Policing Borders, Policing Belonging: Law, Migration Control and Criminal Justice

Alpa Parmar, Associate Director of Border Criminologies and Research Associate at the Centre for Criminology, University of Oxford

Alpa’s research examines the intersections between race, law, borders and the criminal justice process. She also works on mapping the disciplinary trajectories of criminology and migration and their engagement with race, gender and colonialism. In a recent project funded by the University of Oxford Fell Fund awarded to Mary Bosworth and Alpa Parmar, Alpa examined the changing nature of policing, in light of the contemporary increase in global migration. One strand of the project looked at Operation Nexus, a policy introduced in England and Wales in 2012, which formally joined ordinary policing together with immigration enforcement. While the police have always been involved in matters of migration, Operation Nexus implemented procedures so that all suspects brought into police custody, and thought to be foreign national, had immigration status checks performed on them. The ostensible aim of the policy was to target ‘high harm’ offenders, and the research was interested in understanding if this was actually the case, in practice. Immigration officers were either stationed in police custody suites or the police worked closely with the Home Office to conduct immigration status checks. A second strand of the project which is currently underway involves exploring the role of police intelligence and criminal evidence in immigration tribunal hearings in England and Wales. The project adopts a mixed method research design to investigate these processes in detail. Two journal articles based on the research have been published so far, one on the racializing consequences of technology in policing migration practices and a second on the impacts on citizenship arising from police involvement in immigration control.
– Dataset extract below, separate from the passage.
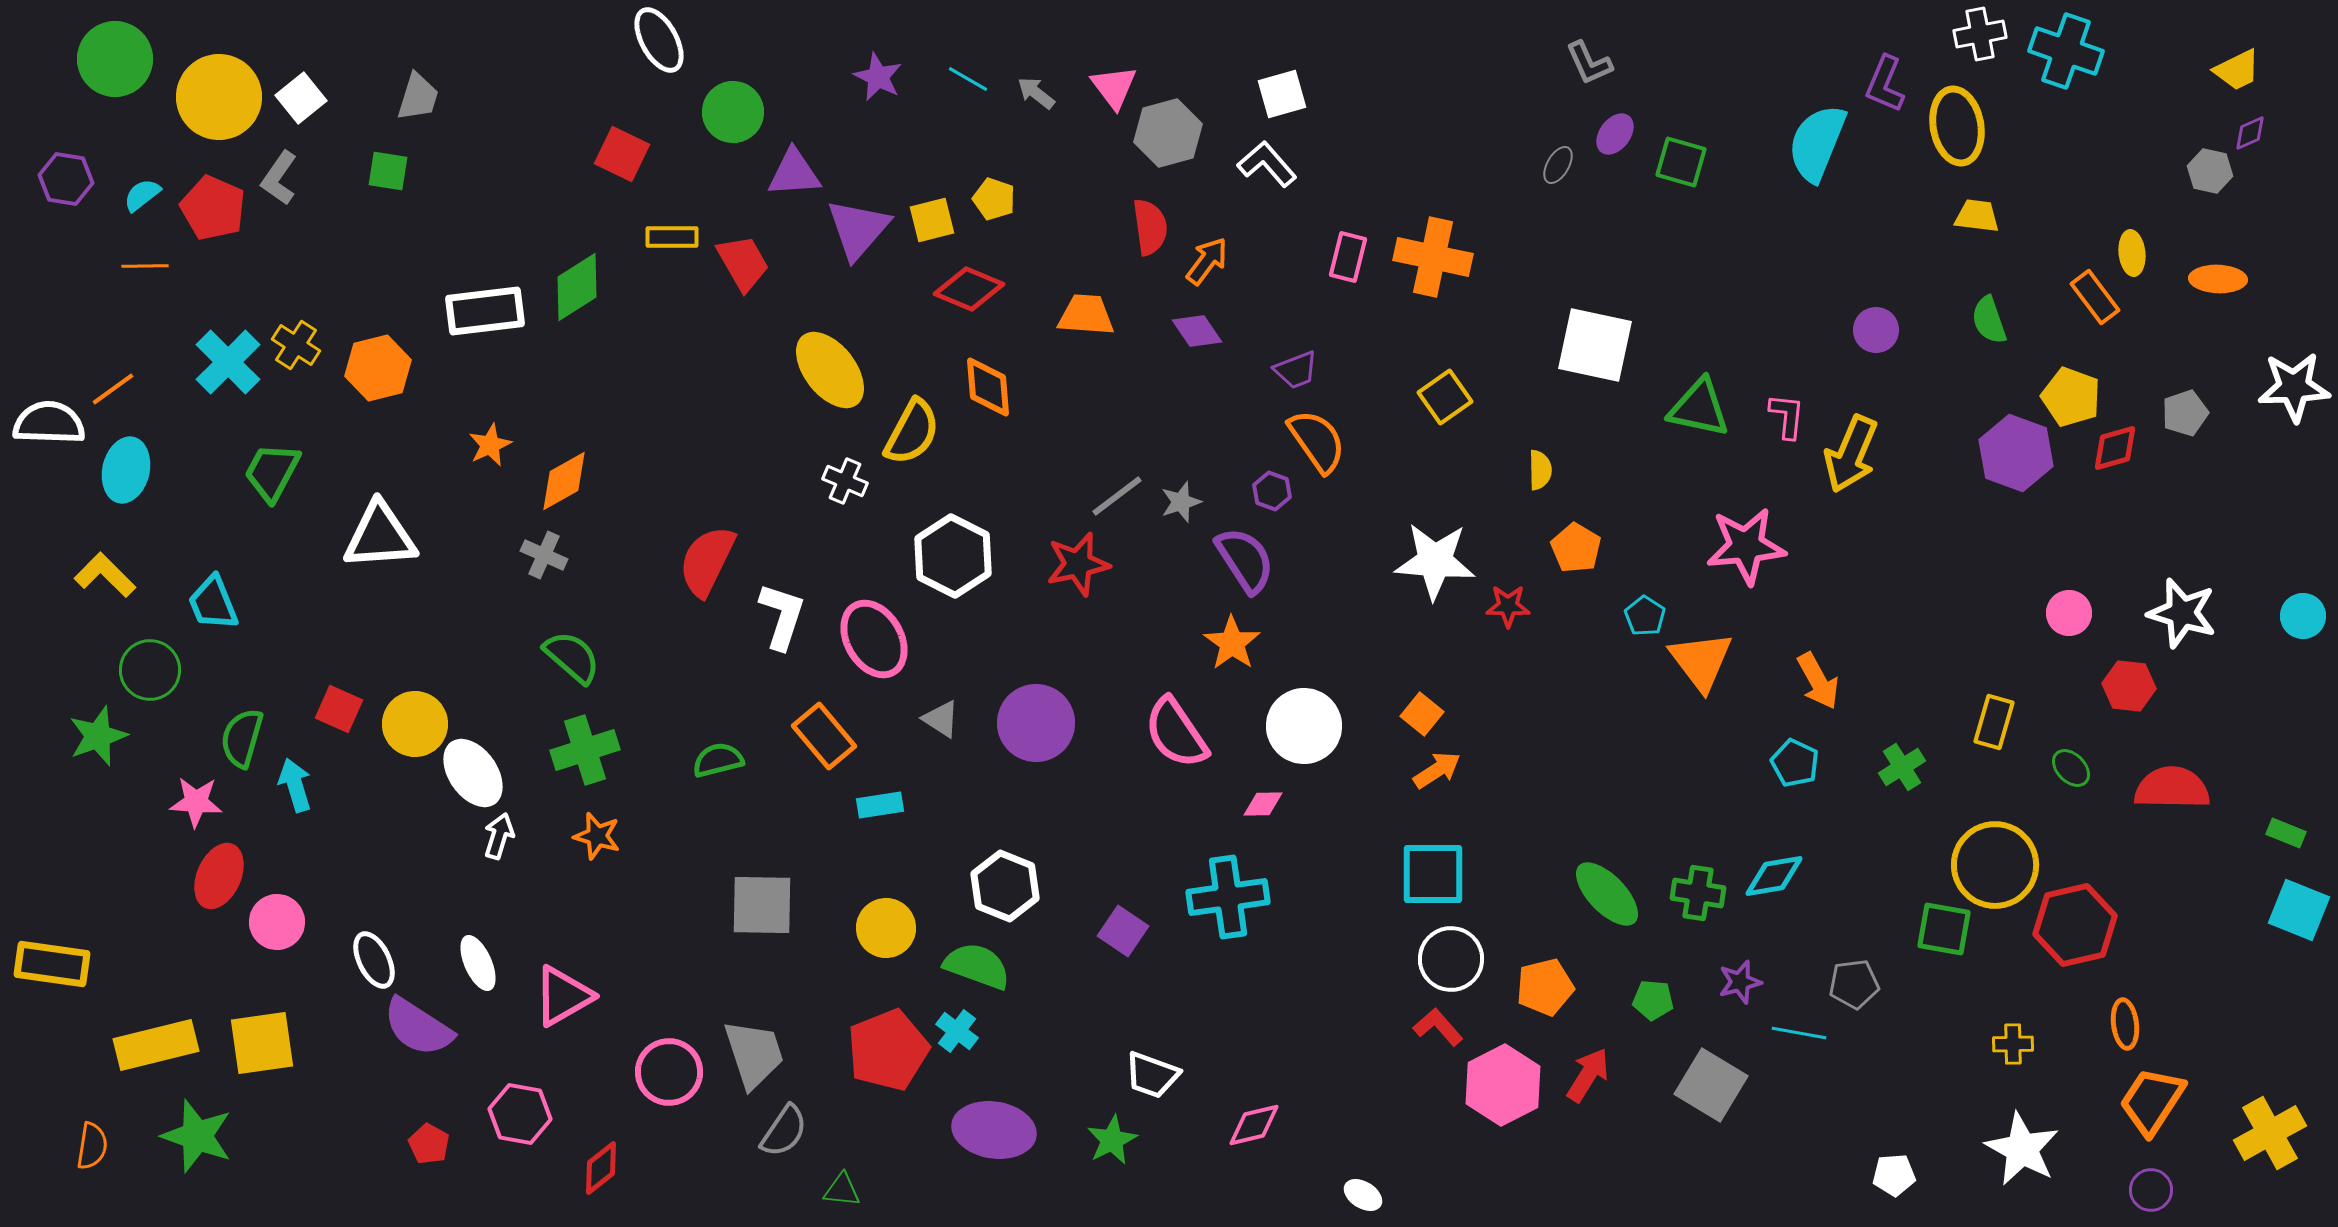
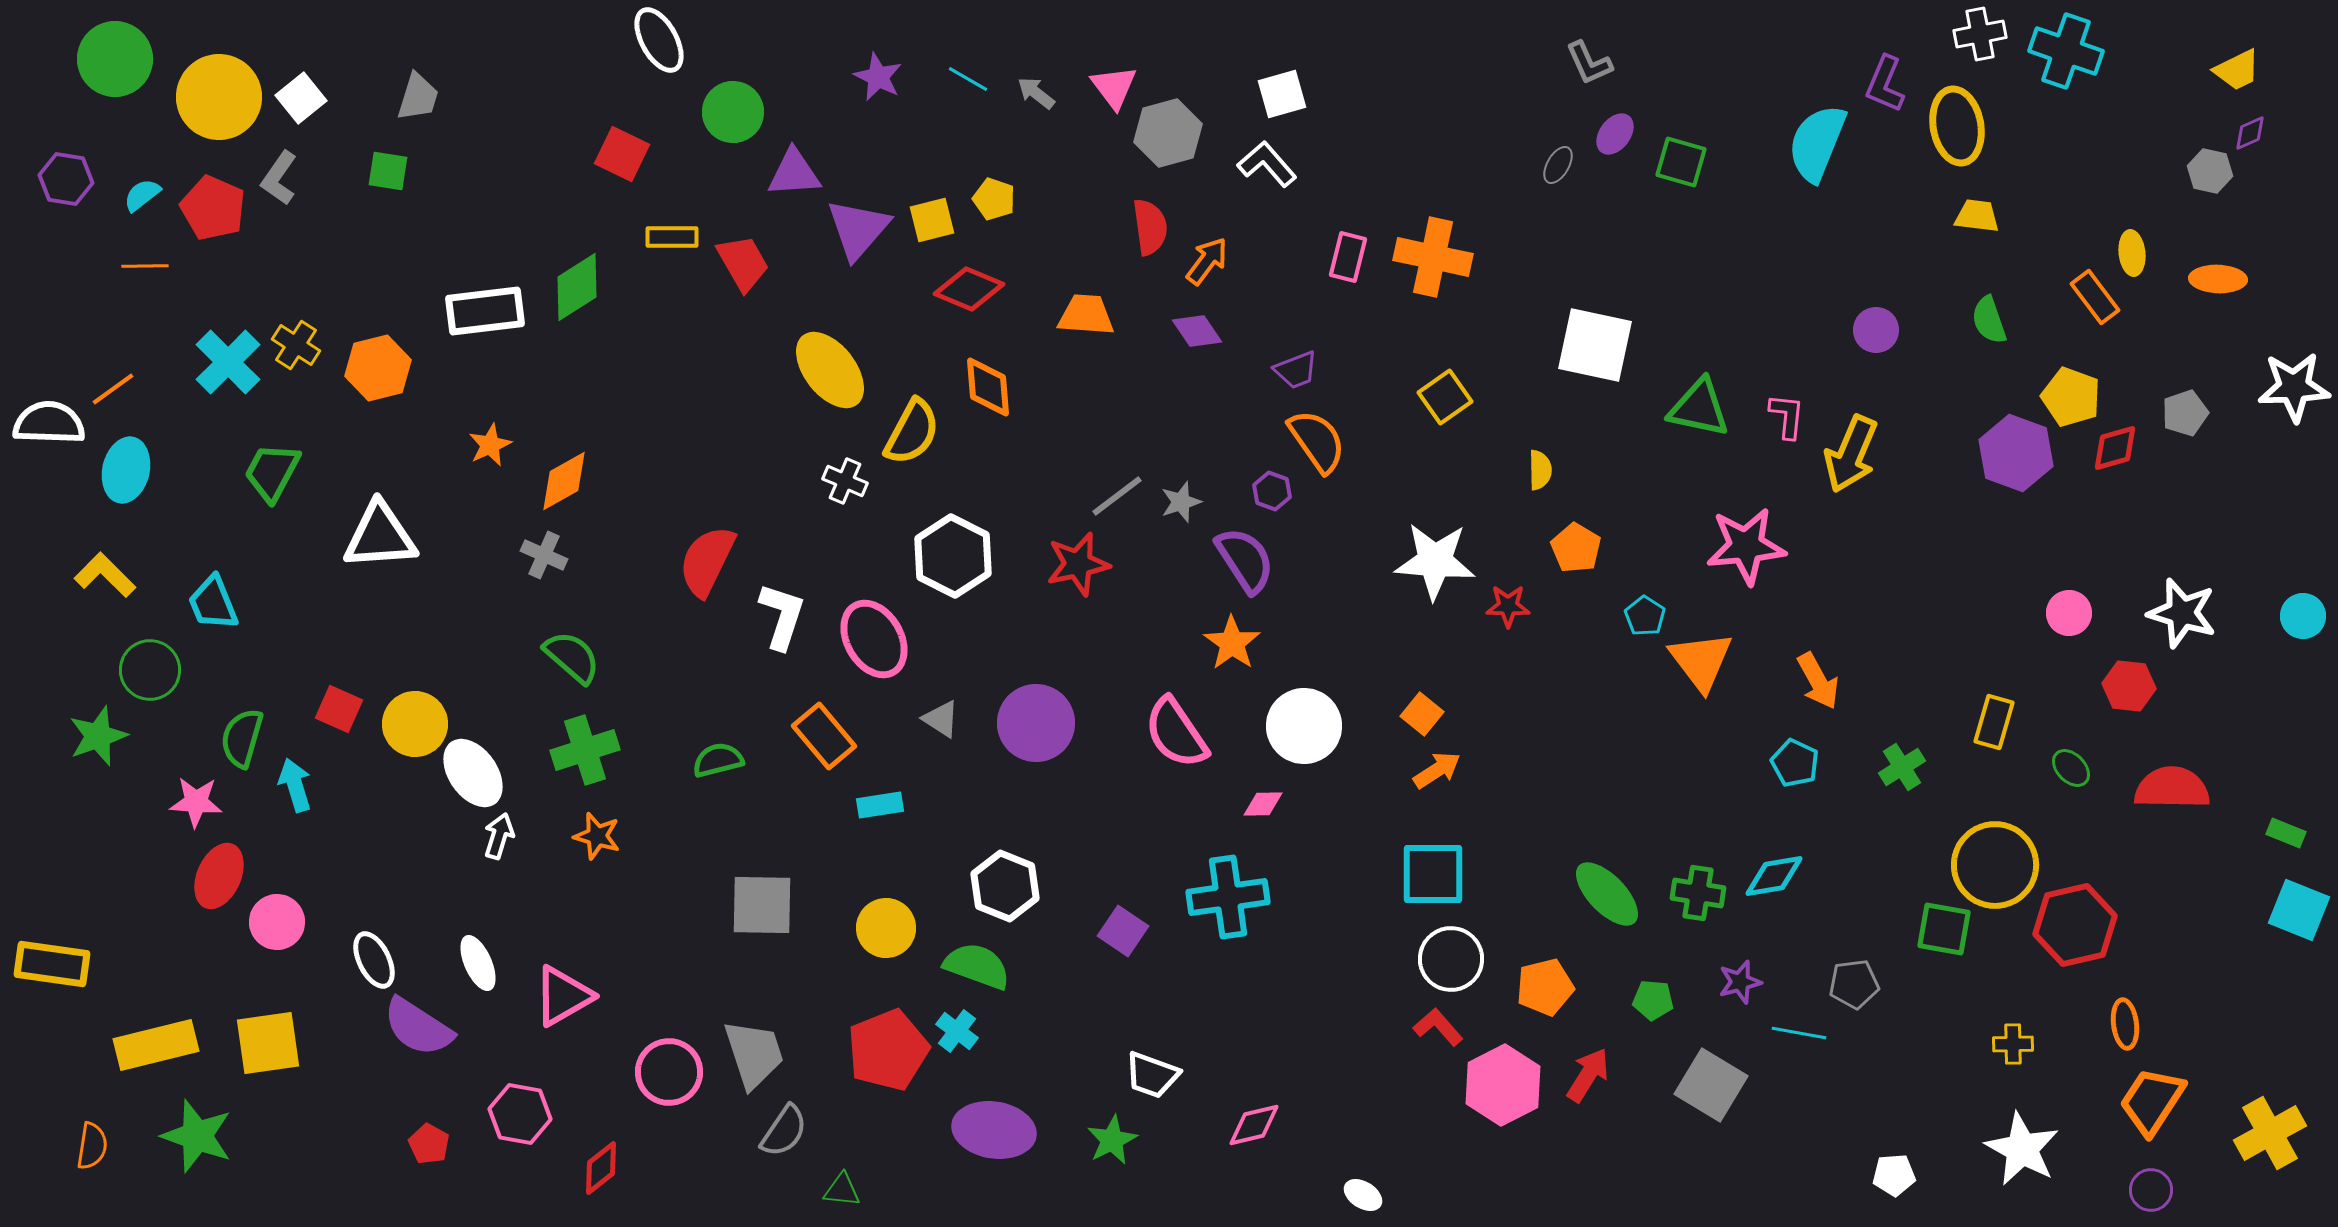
yellow square at (262, 1043): moved 6 px right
Broader questions explored by Alpa’s policing migration research include asking how the merger between immigration law and criminal law impacts on the due process and legal protection rights offered to those without secure citizenship? How does legal discretion impact on the nexus between immigration control, criminal law and criminal justice practices? What are the consequences for racialized communities when the police and immigration form a clear and strategic alliance?